At 2:00 PM, August 14, 2013, Anonymous Anonymous said...

All of this free tibet stuff is craP. Another "Save the Whales" type platform to raise tons of money that goes nowhere. I say keep the Tibetan culture alive until they can return to their country peacefully and shut the fuck up about the Chinese politics.

At 6:34 PM, August 14, 2013, Blogger blogdai said...

That's actually quite well put, if not elegant.

As we've been saying for years, the Western Tibet lobby, particularly the International Campaign for Tibet (ICT) needs to first "do no harm" and stop forcing China to retaliate.

The ICT could be dismissed as just another banner-waving free tibet group if not for the fact that they've directly influenced the opinions of legislators that travel to Nepal and cause havoc. Subsequently, their ignorance makes them dangerous.

At 7:34 AM, August 15, 2013, Anonymous Anonymous said...

While I agree the work of organizations such as the ICT fosters a retaliatory stance on the part of China, there may need to be a bit of "Middle Way' thinking in considering those issues can be addressed and assuaged versus those that cannot.

It is no surprise that 25 years of legislative posturing on the part of governments has done little to promote freedom, autonomy or cultural preservation within TIbet, however, I pose to all of you who read this thread, who outside the confines of Tibet and China can reach inside and work to facilitate and foster positive change?

The last time I checked, China rebuffs anyone and everyone when it comes to human rights, environmental issues, economics, etc. Pick a topic, they do not listen.

What CAN outside organizations do? Is it time to focus on big business, corporate enterprise that seeks to profit from China's cheap labor, lack of environmental policies, and mega-mass production capabilities?

What about those companies that are complicit with the PRC? Internet companies such as Google and Yahoo? What about tech companies such as Cisco that provide resources which are used to repress information and education, or other foreign entities with facial and gait recognition systems? Canadian companies selling the PRC drilling equipment to rob the plateau of natural resources?

I posit the movement has stalled, through no fault of the TSGs. It is a matter of understanding what reach they have, what they've worked toward and can work to change in the future, and working toward that end. To say the external movement has failed to promote change inside Tibet is to assume, wrongly, that any movement outside the TAR has that much reach and power to alter the political and cultural situation. Context, it's all about context.

Only those who live within the turmoil can resolve to change it.
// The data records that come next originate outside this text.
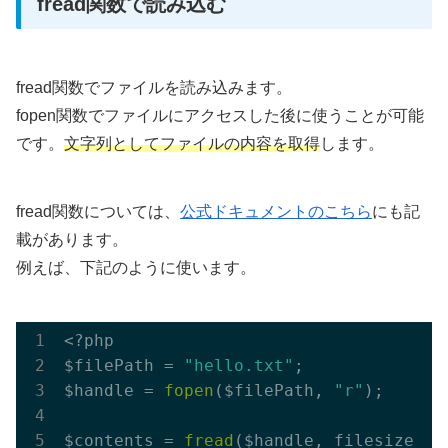
fread関数で読み込む
fread関数でファイルを読み込みます。
fopen関数でファイルにアクセスした後に使うことが可能
です。
文字列としてファイルの内容を取得
します。
fread関数については、
公式ドキュメントのこちら
にも記
載があります。
例えば、下記のように使います。
<?php

$filePath = 
"hello.txt"
;

$handle = 
fopen
($filePath, 
"r"
);

$contents = 
fread
($handle, filesize($fi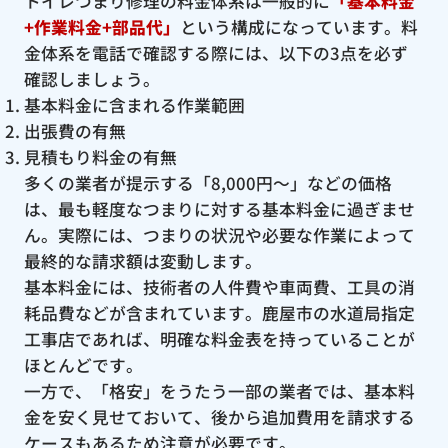
トイレつまり修理の料金体系は一般的に
「基本料金
+作業料金+部品代」
という構成になっています。料
金体系を電話で確認する際には、以下の3点を必ず
確認しましょう。
基本料金に含まれる作業範囲
出張費の有無
見積もり料金の有無
多くの業者が提示する「8,000円〜」などの価格
は、最も軽度なつまりに対する基本料金に過ぎませ
ん。実際には、つまりの状況や必要な作業によって
最終的な請求額は変動します。
基本料金には、技術者の人件費や車両費、工具の消
耗品費などが含まれています。鹿屋市の水道局指定
工事店であれば、明確な料金表を持っていることが
ほとんどです。
一方で、「格安」をうたう一部の業者では、基本料
金を安く見せておいて、後から追加費用を請求する
ケースもあるため注意が必要です。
All anyone else can do from the sidelines is support as best they are able.

At 1:30 PM, August 15, 2013, Blogger blogdai said...

Answering your comment in a new column now!


At 5:50 PM, August 17, 2013, Anonymous Anonymous said...

Would you have us do nothing to help Tibetans then? You are awfully critical of the work millions do every day on behalf of Tibetans.

What have you done?

At 8:46 PM, August 17, 2013, Blogger blogdai said...

Tibetans don't need another school, or another health clinic,and they certainly don't need our Western money--they're rolling in it.

No one says to quit what you're doing, just try to focus on solving the problem for a change. Tibetans have enough of our band-aids.

For me, immolations have taken a toll. What I can do right now is socially immolate myself and call out everything that my 20 years of experience sees as being a failure in the Tibetan movement. Regardless of the social costs or friendships lost.